#### [Task directions]
Print nothing but the lines below starting at the line that holds "For every named" and ending at the line that holds "カレンダー (512, 330)", including both, each exactly as written.

#### [Source information]
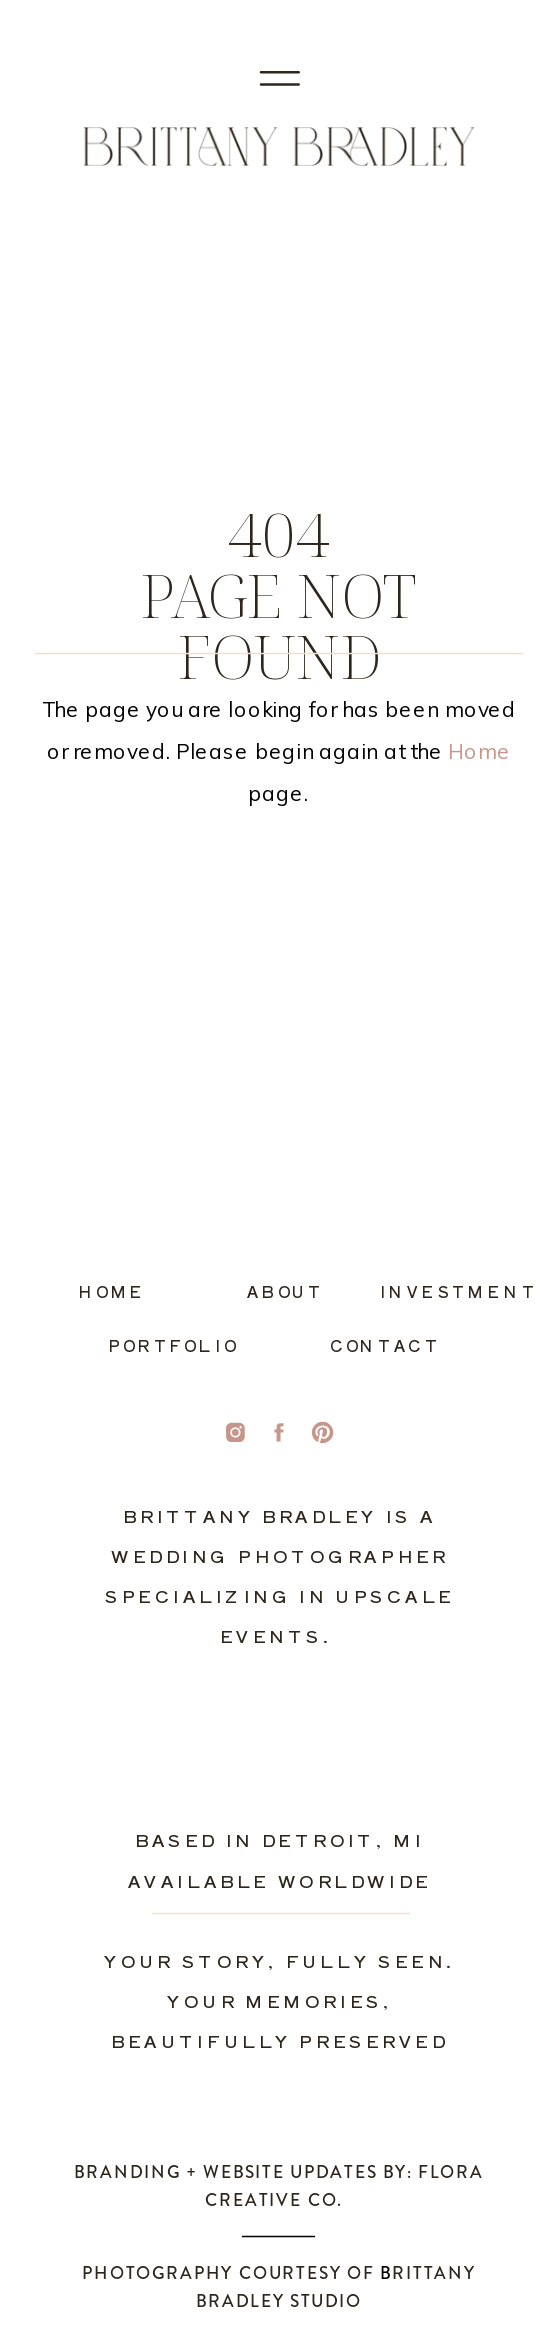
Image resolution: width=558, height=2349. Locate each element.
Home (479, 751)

==

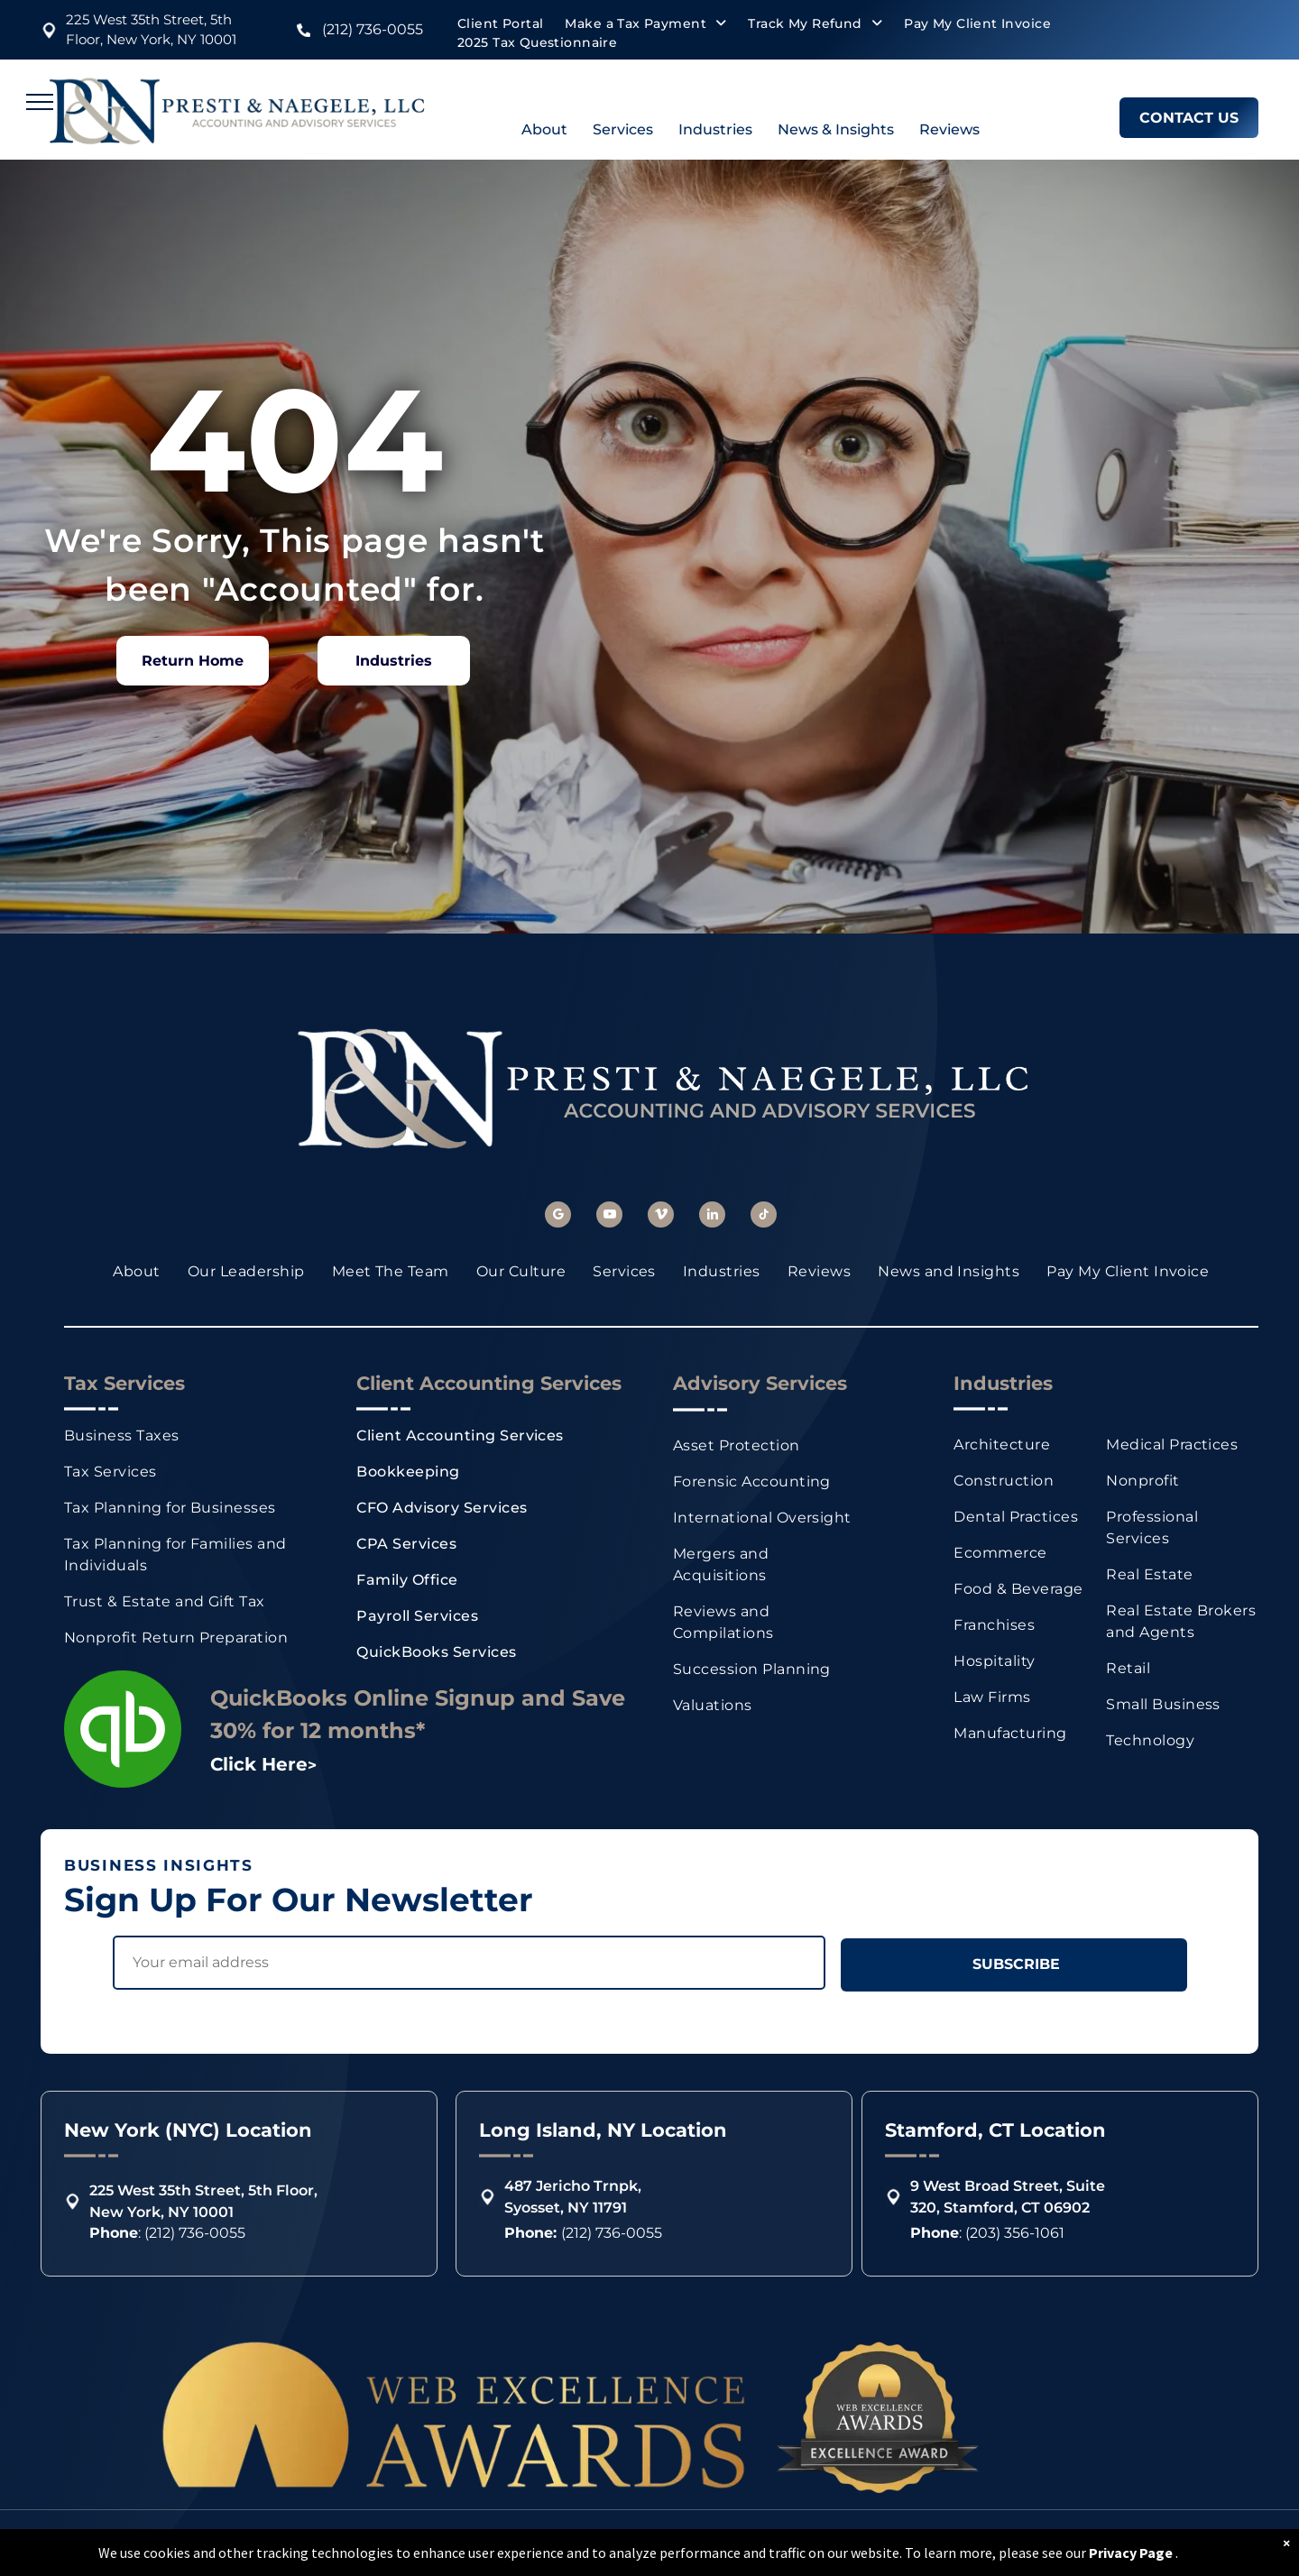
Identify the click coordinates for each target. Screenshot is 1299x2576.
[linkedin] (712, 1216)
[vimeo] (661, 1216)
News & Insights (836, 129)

---

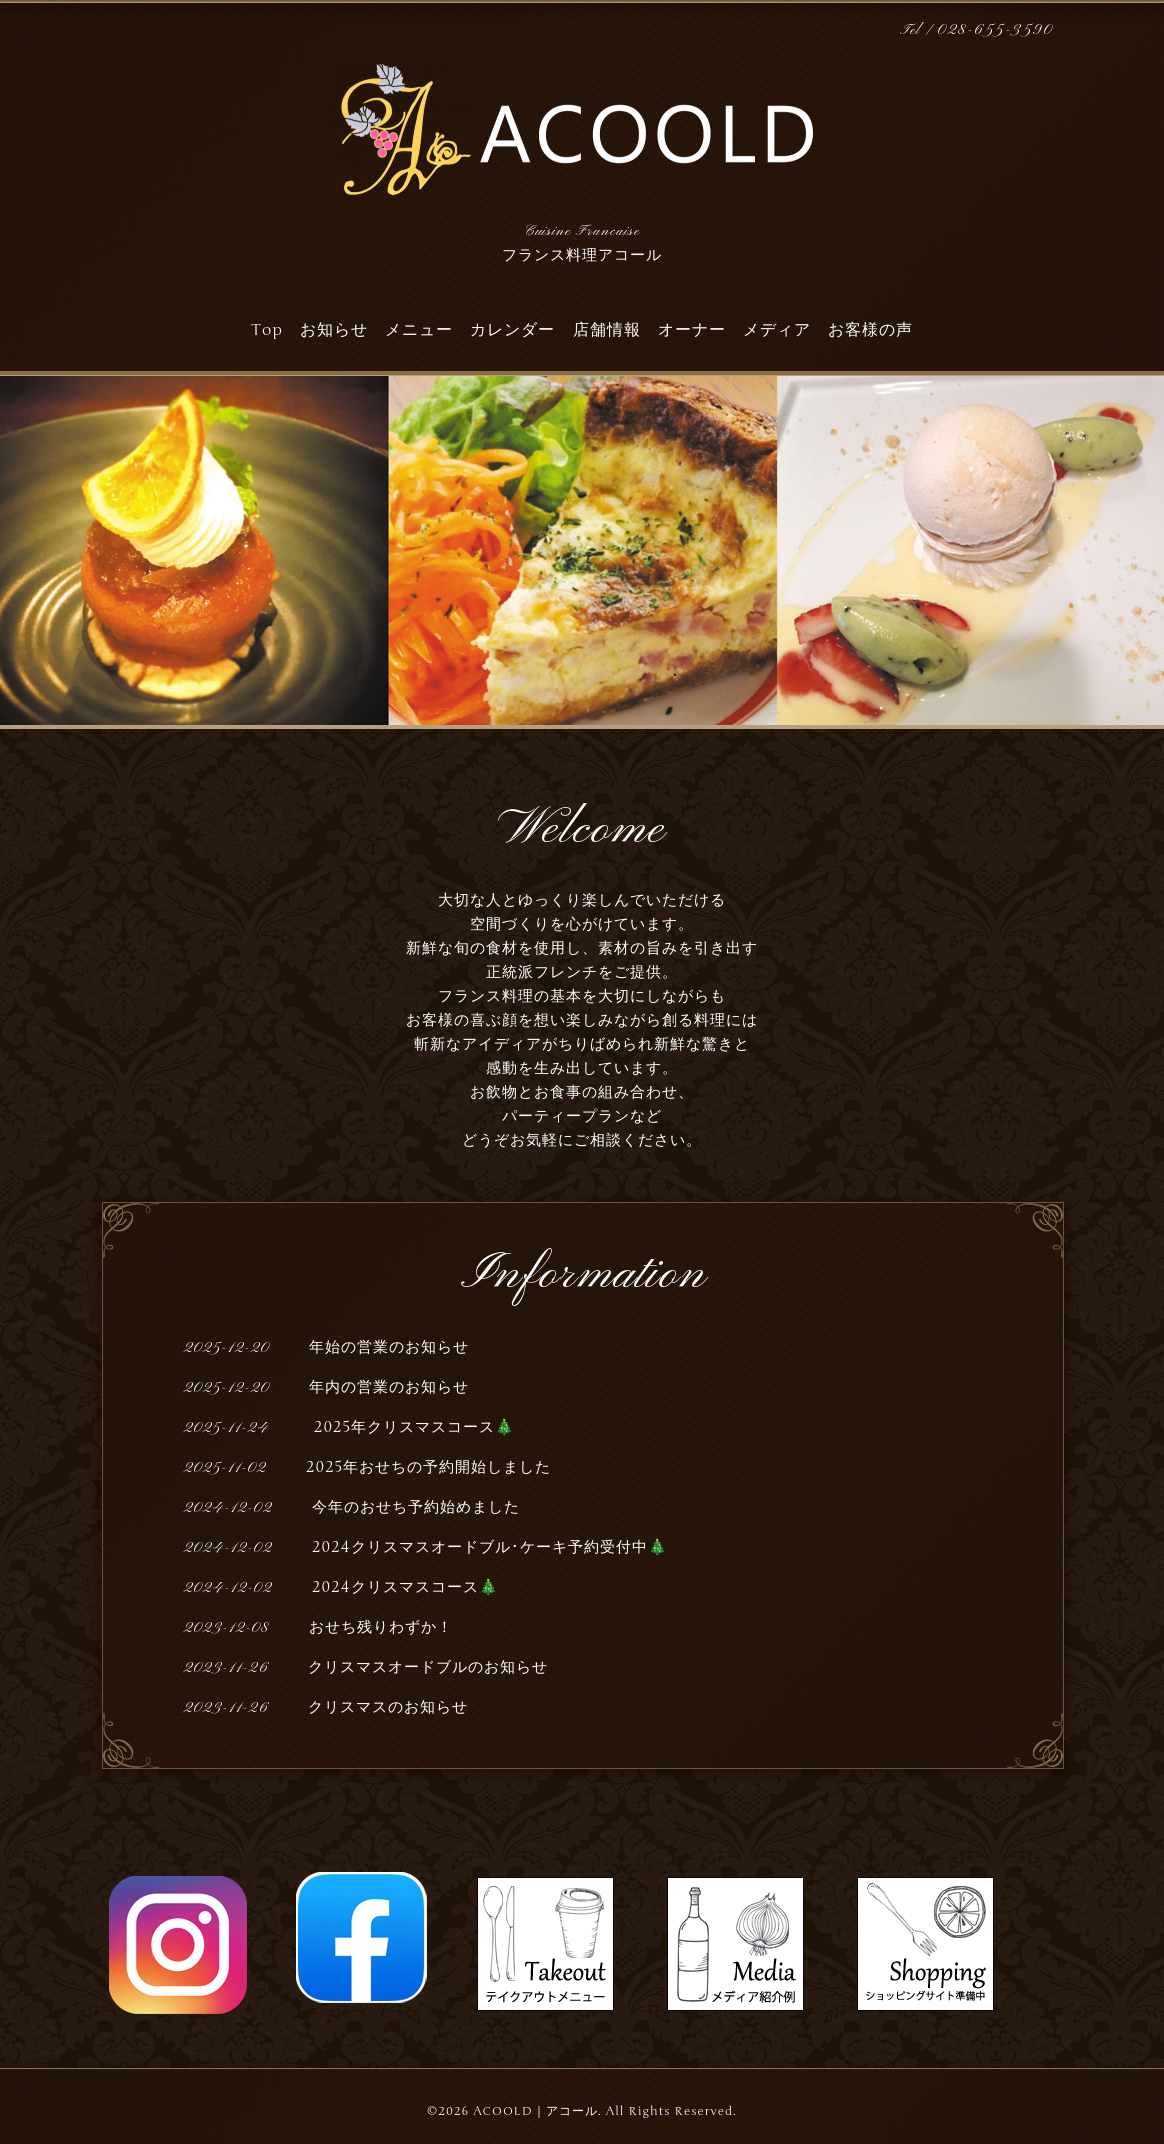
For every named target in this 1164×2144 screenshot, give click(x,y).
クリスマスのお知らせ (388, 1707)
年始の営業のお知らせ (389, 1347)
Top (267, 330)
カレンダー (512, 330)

#### [Response to this exercise]
For every named target in this 1164×2144 screenshot, give click(x,y).
クリスマスのお知らせ (388, 1707)
年始の営業のお知らせ (389, 1347)
Top (267, 330)
カレンダー (512, 330)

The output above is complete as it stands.